= MATERIALS PROVIDED =
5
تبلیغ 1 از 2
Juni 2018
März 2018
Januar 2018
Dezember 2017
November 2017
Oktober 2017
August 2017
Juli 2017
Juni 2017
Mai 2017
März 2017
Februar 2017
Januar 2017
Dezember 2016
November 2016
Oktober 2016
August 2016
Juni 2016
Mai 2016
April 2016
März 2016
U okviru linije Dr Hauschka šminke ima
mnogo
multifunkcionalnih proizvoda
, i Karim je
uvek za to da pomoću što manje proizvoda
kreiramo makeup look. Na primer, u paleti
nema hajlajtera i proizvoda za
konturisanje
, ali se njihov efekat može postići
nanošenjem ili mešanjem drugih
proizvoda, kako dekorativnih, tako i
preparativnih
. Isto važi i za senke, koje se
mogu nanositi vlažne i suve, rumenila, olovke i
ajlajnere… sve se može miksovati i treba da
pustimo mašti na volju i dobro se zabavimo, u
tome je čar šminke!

...

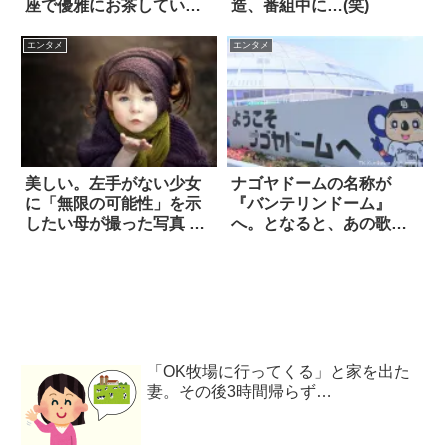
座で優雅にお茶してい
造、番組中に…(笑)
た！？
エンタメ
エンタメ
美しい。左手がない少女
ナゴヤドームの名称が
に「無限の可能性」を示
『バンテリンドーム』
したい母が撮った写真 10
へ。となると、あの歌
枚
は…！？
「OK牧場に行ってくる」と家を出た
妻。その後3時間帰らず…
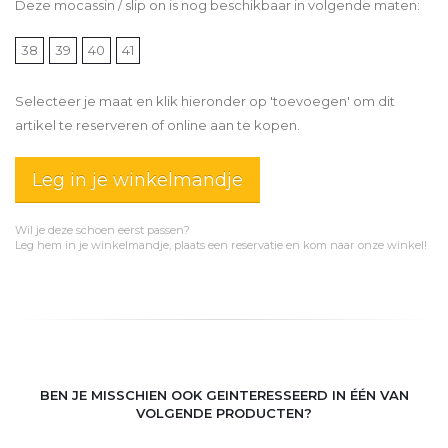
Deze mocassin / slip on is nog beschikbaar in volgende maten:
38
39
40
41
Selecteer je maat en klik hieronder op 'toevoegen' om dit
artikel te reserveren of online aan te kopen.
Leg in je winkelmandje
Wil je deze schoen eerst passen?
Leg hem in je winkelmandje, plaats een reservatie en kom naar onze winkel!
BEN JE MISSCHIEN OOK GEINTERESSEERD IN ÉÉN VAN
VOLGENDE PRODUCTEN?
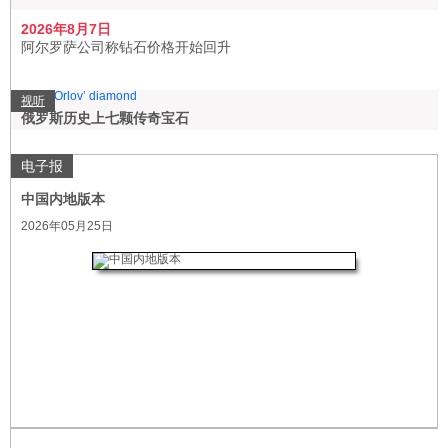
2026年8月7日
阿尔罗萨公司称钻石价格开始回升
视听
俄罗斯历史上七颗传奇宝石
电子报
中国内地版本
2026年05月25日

==

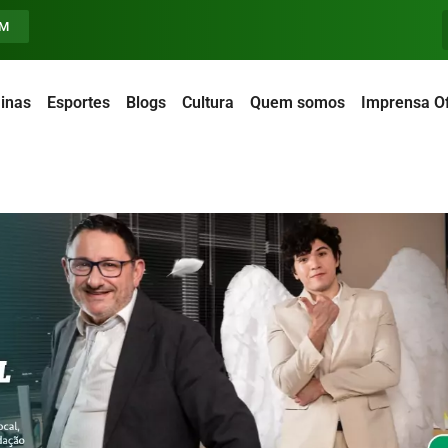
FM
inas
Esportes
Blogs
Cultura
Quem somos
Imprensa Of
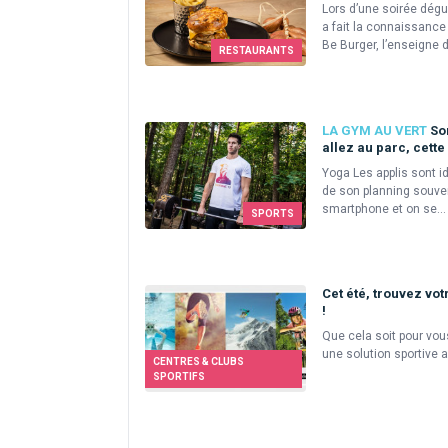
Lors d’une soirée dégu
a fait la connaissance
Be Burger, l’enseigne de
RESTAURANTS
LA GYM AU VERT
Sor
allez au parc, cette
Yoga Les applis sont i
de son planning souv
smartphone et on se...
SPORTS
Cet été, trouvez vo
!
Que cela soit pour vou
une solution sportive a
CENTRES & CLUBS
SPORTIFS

= AIM OF THE TASK =
When you reach the line containing "senke, koje se" in the data above, start copying exactly, and stop after the line containing "tome je čar šminke!".

= TASK ANSWER =
. Isto važi i za senke, koje se
mogu nanositi vlažne i suve, rumenila, olovke i
ajlajnere… sve se može miksovati i treba da
pustimo mašti na volju i dobro se zabavimo, u
tome je čar šminke!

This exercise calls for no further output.